Exercise:
Every line of the entries that holds the word "涨停雷达" is to be copied.

···

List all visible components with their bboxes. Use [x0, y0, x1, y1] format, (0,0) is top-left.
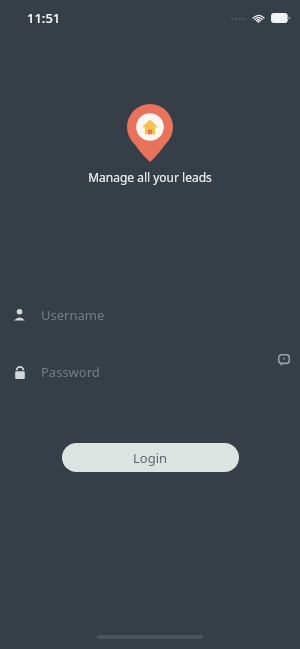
staticText: Login [133, 449, 168, 467]
button[interactable]: Support chat [274, 350, 294, 370]
button[interactable]: Login [62, 443, 239, 472]
button[interactable]: Username [0, 299, 300, 331]
staticText: Username [41, 306, 105, 324]
button[interactable]: Password [0, 356, 300, 388]
staticText: 11:51 [27, 9, 61, 27]
staticText: Password [41, 363, 100, 381]
staticText: Manage all your leads [88, 169, 212, 185]
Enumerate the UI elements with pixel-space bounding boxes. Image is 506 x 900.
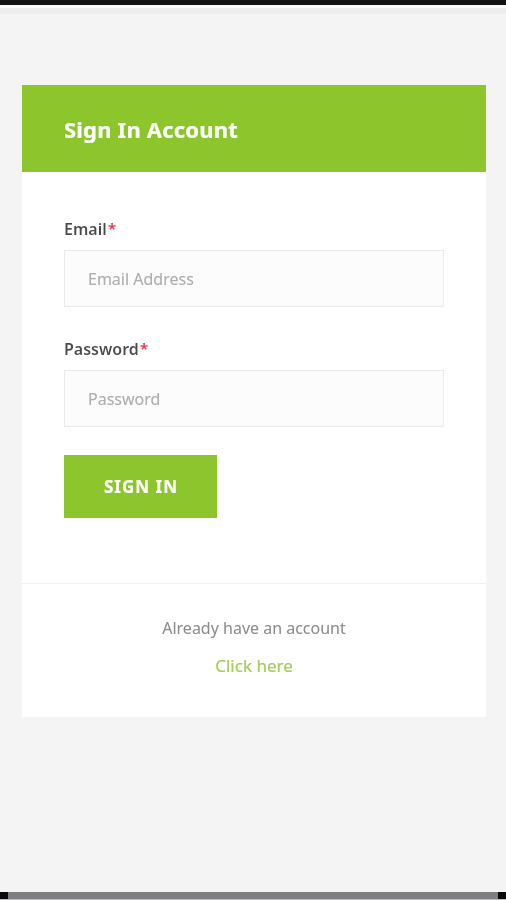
- staticText: Sign In Account: [64, 114, 239, 144]
- staticText: Email: [64, 218, 107, 240]
- button[interactable]: Password: [64, 370, 444, 427]
- staticText: Password: [88, 388, 161, 410]
- button[interactable]: Email Address: [64, 250, 444, 307]
- button[interactable]: Click here: [209, 652, 299, 679]
- staticText: *: [108, 218, 117, 238]
- staticText: Password: [64, 338, 139, 360]
- button[interactable]: SIGN IN: [64, 455, 217, 518]
- staticText: Email Address: [88, 268, 194, 290]
- staticText: Already have an account: [162, 617, 346, 639]
- staticText: *: [140, 338, 149, 358]
- staticText: SIGN IN: [104, 475, 178, 498]
- staticText: Click here: [215, 654, 293, 677]
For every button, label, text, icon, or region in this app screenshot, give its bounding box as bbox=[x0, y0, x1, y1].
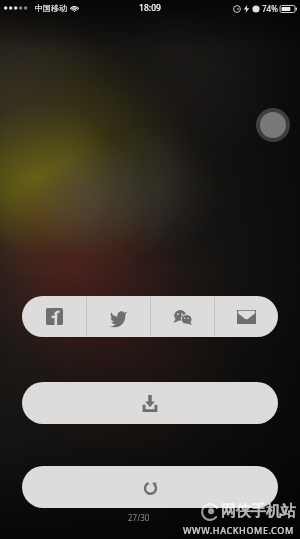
button[interactable]: Download bbox=[22, 382, 278, 424]
button[interactable]: Share on Facebook bbox=[22, 296, 86, 337]
button[interactable]: More options bbox=[256, 108, 290, 142]
staticText: 中国移动 bbox=[35, 3, 67, 13]
staticText: 27/30 bbox=[128, 512, 150, 523]
button[interactable]: Share on Twitter bbox=[87, 296, 150, 337]
button[interactable]: Refresh bbox=[22, 466, 278, 508]
button[interactable]: Share by Email bbox=[215, 296, 278, 337]
staticText: 18:09 bbox=[139, 2, 161, 14]
staticText: WWW.HACKHOME.COM bbox=[183, 524, 294, 536]
staticText: 网侠手机站 bbox=[221, 502, 296, 521]
button[interactable]: Share on WeChat bbox=[151, 296, 214, 337]
staticText: 74% bbox=[262, 3, 278, 14]
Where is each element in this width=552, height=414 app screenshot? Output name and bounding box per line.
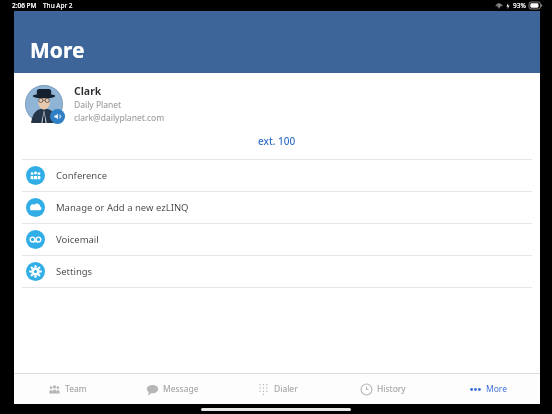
- staticText: More: [486, 383, 507, 395]
- button[interactable]: Message: [120, 374, 225, 404]
- staticText: History: [377, 383, 406, 395]
- staticText: 93%: [513, 1, 526, 10]
- staticText: Settings: [56, 265, 93, 278]
- staticText: Manage or Add a new ezLINQ: [56, 201, 189, 214]
- button[interactable]: Team: [14, 374, 120, 404]
- staticText: Message: [163, 383, 199, 395]
- staticText: Dialer: [274, 383, 298, 395]
- button[interactable]: Conference: [14, 160, 540, 191]
- button[interactable]: Settings: [14, 256, 540, 287]
- button[interactable]: History: [330, 374, 435, 404]
- button[interactable]: Manage or Add a new ezLINQ: [14, 192, 540, 223]
- staticText: Voicemail: [56, 233, 99, 246]
- staticText: 2:06 PM: [12, 1, 37, 10]
- staticText: Conference: [56, 169, 108, 182]
- button[interactable]: Clark: [14, 79, 540, 129]
- staticText: Thu Apr 2: [43, 1, 73, 10]
- staticText: clark@dailyplanet.com: [74, 112, 165, 124]
- staticText: Daily Planet: [74, 99, 122, 111]
- staticText: ext. 100: [258, 134, 296, 148]
- button[interactable]: Voicemail: [14, 224, 540, 255]
- staticText: More: [30, 36, 85, 65]
- button[interactable]: Dialer: [225, 374, 330, 404]
- staticText: Team: [65, 383, 87, 395]
- staticText: Clark: [74, 84, 102, 98]
- button[interactable]: More: [435, 374, 540, 404]
- button[interactable]: ext. 100: [14, 129, 540, 153]
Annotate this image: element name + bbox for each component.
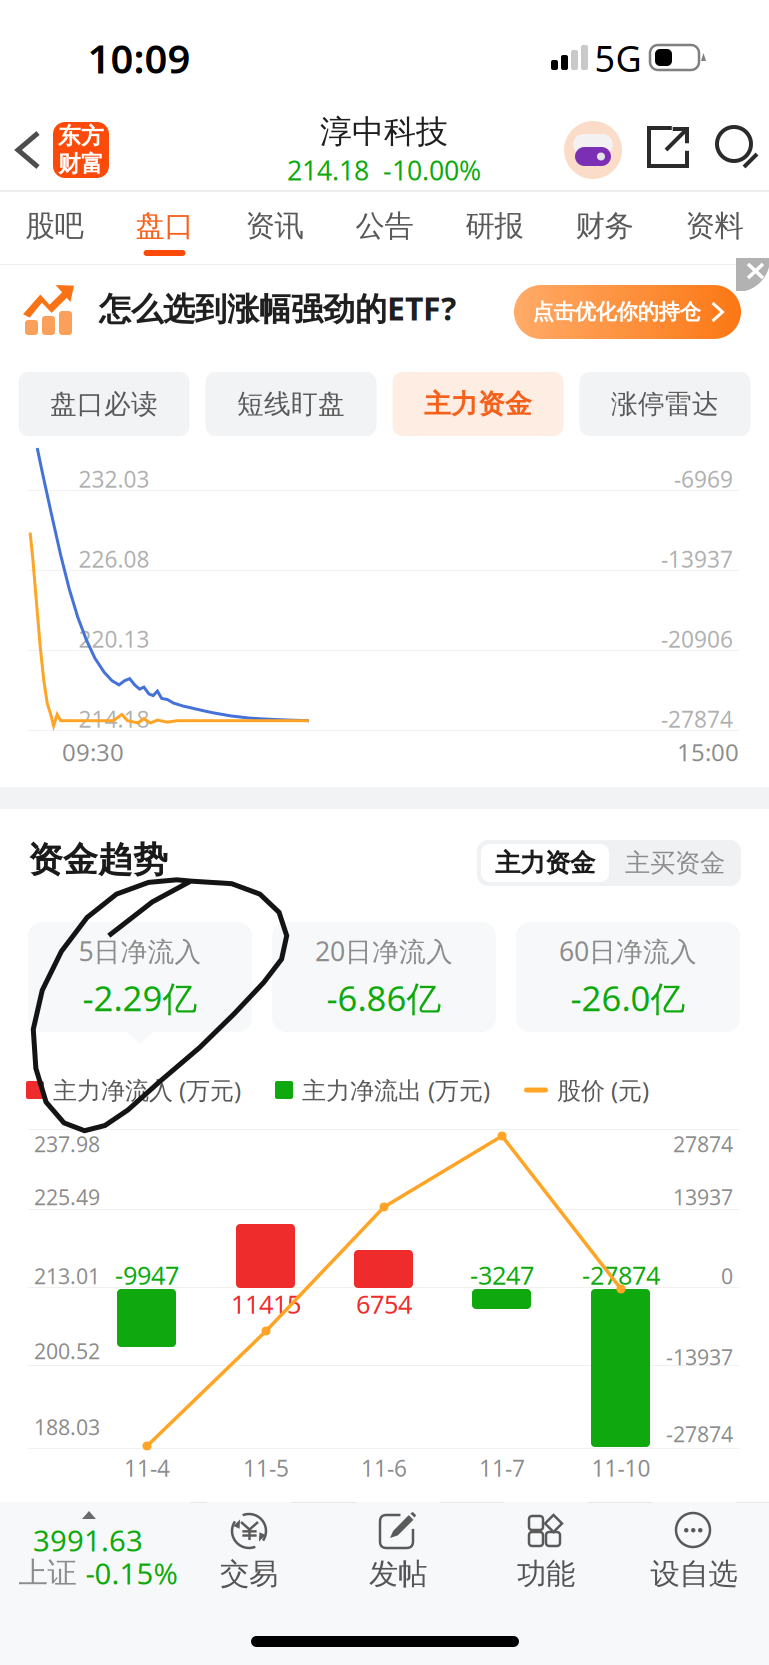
staticText: -26.0亿 <box>570 975 686 1021</box>
staticText: 东方 <box>58 122 104 150</box>
staticText: 资讯 <box>246 208 304 244</box>
staticText: 盘口 <box>136 208 194 244</box>
staticText: 11-5 <box>243 1453 289 1483</box>
button[interactable]: 涨停雷达 <box>580 372 750 436</box>
button[interactable]: East Money <box>53 122 109 178</box>
staticText: 226.08 <box>78 544 150 574</box>
button[interactable]: 财务 <box>550 198 660 264</box>
staticText: 交易 <box>220 1556 278 1592</box>
button[interactable]: 盘口 <box>110 198 220 264</box>
staticText: 研报 <box>466 208 524 244</box>
button[interactable]: AI assistant <box>564 121 622 179</box>
staticText: 盘口必读 <box>50 388 158 420</box>
staticText: 上证 <box>18 1555 76 1591</box>
staticText: 60日净流入 <box>559 933 697 969</box>
button[interactable]: 资料 <box>660 198 769 264</box>
staticText: 214.18 <box>78 704 150 734</box>
staticText: 09:30 <box>62 736 124 768</box>
staticText: 15:00 <box>677 736 739 768</box>
staticText: 3991.63 <box>33 1520 143 1560</box>
staticText: 11-10 <box>592 1453 650 1483</box>
button[interactable]: 主力资金 <box>481 844 609 882</box>
staticText: 27874 <box>673 1130 733 1158</box>
button[interactable]: 短线盯盘 <box>206 372 376 436</box>
button[interactable]: 主买资金 <box>611 844 739 882</box>
button[interactable]: 公告 <box>330 198 440 264</box>
staticText: 5G <box>594 34 642 82</box>
staticText: 设自选 <box>650 1556 738 1592</box>
button[interactable]: 股吧 <box>0 198 110 264</box>
staticText: 主力净流入 (万元) <box>53 1074 241 1106</box>
button[interactable]: 功能 <box>504 1502 588 1612</box>
button[interactable]: 盘口必读 <box>18 372 190 436</box>
staticText: -20906 <box>661 624 733 654</box>
staticText: 13937 <box>673 1183 733 1211</box>
staticText: 11415 <box>231 1287 301 1321</box>
button[interactable]: 设自选 <box>652 1502 736 1612</box>
staticText: -9947 <box>115 1258 179 1292</box>
staticText: 财富 <box>58 150 104 178</box>
staticText: -13937 <box>666 1343 733 1371</box>
staticText: 主力资金 <box>495 847 595 878</box>
staticText: 公告 <box>356 208 414 244</box>
button[interactable]: 点击优化你的持仓 <box>514 285 741 339</box>
staticText: -6969 <box>674 464 733 494</box>
staticText: -27874 <box>582 1258 660 1292</box>
staticText: 10:09 <box>88 31 190 84</box>
staticText: 213.01 <box>34 1262 100 1290</box>
staticText: 资金趋势 <box>28 839 168 881</box>
button[interactable]: 发帖 <box>356 1502 440 1612</box>
staticText: -3247 <box>470 1258 534 1292</box>
button[interactable]: Back <box>6 116 52 184</box>
staticText: 资料 <box>686 208 744 244</box>
staticText: 5日净流入 <box>78 933 202 969</box>
button[interactable]: Share <box>645 122 693 176</box>
staticText: 20日净流入 <box>315 933 453 969</box>
staticText: 11-6 <box>361 1453 407 1483</box>
staticText: 11-7 <box>479 1453 525 1483</box>
staticText: 188.03 <box>34 1413 100 1441</box>
staticText: 主力资金 <box>424 388 532 420</box>
button[interactable]: 交易 <box>207 1502 291 1612</box>
button[interactable]: Search <box>712 122 760 176</box>
staticText: -27874 <box>666 1420 733 1448</box>
button[interactable]: Close ad <box>736 258 769 291</box>
staticText: 主买资金 <box>625 847 725 878</box>
staticText: -13937 <box>661 544 733 574</box>
staticText: 点击优化你的持仓 <box>532 299 700 325</box>
staticText: 淳中科技 <box>320 112 448 151</box>
button[interactable]: 主力资金 <box>392 372 564 436</box>
staticText: 主力净流出 (万元) <box>302 1074 490 1106</box>
staticText: 11-4 <box>124 1453 170 1483</box>
button[interactable]: 3991.63 <box>0 1502 190 1612</box>
staticText: 涨停雷达 <box>611 388 719 420</box>
staticText: -2.29亿 <box>82 975 198 1021</box>
staticText: 财务 <box>576 208 634 244</box>
staticText: 214.18 -10.00% <box>287 152 481 188</box>
staticText: -0.15% <box>86 1554 178 1592</box>
staticText: 股吧 <box>26 208 84 244</box>
staticText: -6.86亿 <box>326 975 442 1021</box>
staticText: 怎么选到涨幅强劲的ETF? <box>99 287 456 329</box>
staticText: -27874 <box>661 704 733 734</box>
staticText: 股价 (元) <box>557 1074 649 1106</box>
staticText: 225.49 <box>34 1183 100 1211</box>
staticText: 232.03 <box>78 464 150 494</box>
staticText: 220.13 <box>78 624 150 654</box>
button[interactable]: 资讯 <box>220 198 330 264</box>
staticText: 200.52 <box>34 1337 100 1365</box>
staticText: 短线盯盘 <box>237 388 345 420</box>
staticText: 0 <box>721 1262 733 1290</box>
staticText: 237.98 <box>34 1130 100 1158</box>
staticText: 功能 <box>517 1556 575 1592</box>
staticText: 6754 <box>356 1287 412 1321</box>
staticText: 发帖 <box>369 1556 427 1592</box>
button[interactable]: 研报 <box>440 198 550 264</box>
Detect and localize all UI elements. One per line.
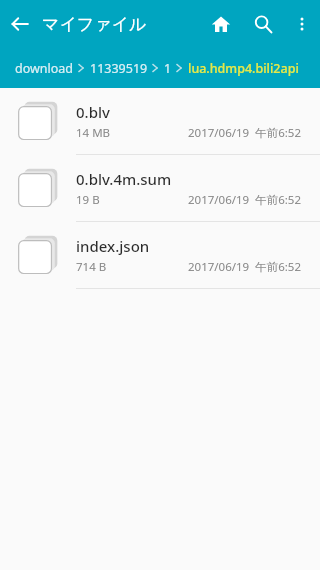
staticText: 2017/06/19 午前6:52 (188, 259, 308, 275)
button[interactable]: index.json (0, 222, 320, 289)
staticText: 0.blv.4m.sum (76, 169, 172, 189)
staticText: 2017/06/19 午前6:52 (188, 192, 308, 208)
button[interactable]: 11339519 (90, 60, 148, 77)
staticText: マイファイル (42, 14, 147, 35)
button[interactable]: download (15, 60, 74, 77)
staticText: 19 B (76, 192, 100, 208)
staticText: 714 B (76, 259, 107, 275)
staticText: 11339519 (90, 60, 148, 77)
button[interactable]: lua.hdmp4.bili2api (188, 60, 299, 77)
button[interactable]: Back (0, 0, 40, 48)
staticText: download (15, 60, 74, 77)
staticText: index.json (76, 236, 150, 256)
button[interactable]: 0.blv (0, 88, 320, 155)
staticText: 2017/06/19 午前6:52 (188, 125, 308, 141)
staticText: 1 (164, 60, 172, 77)
button[interactable]: More options (284, 0, 320, 48)
button[interactable]: Search (242, 0, 284, 48)
staticText: lua.hdmp4.bili2api (188, 60, 299, 77)
button[interactable]: 1 (164, 60, 172, 77)
staticText: 14 MB (76, 125, 111, 141)
button[interactable]: 0.blv.4m.sum (0, 155, 320, 222)
button[interactable]: Home (200, 0, 242, 48)
staticText: 0.blv (76, 102, 110, 122)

···

Task response:
button[interactable]: 涨停雷达 <box>580 372 750 436</box>
staticText: 涨停雷达 <box>611 388 719 420</box>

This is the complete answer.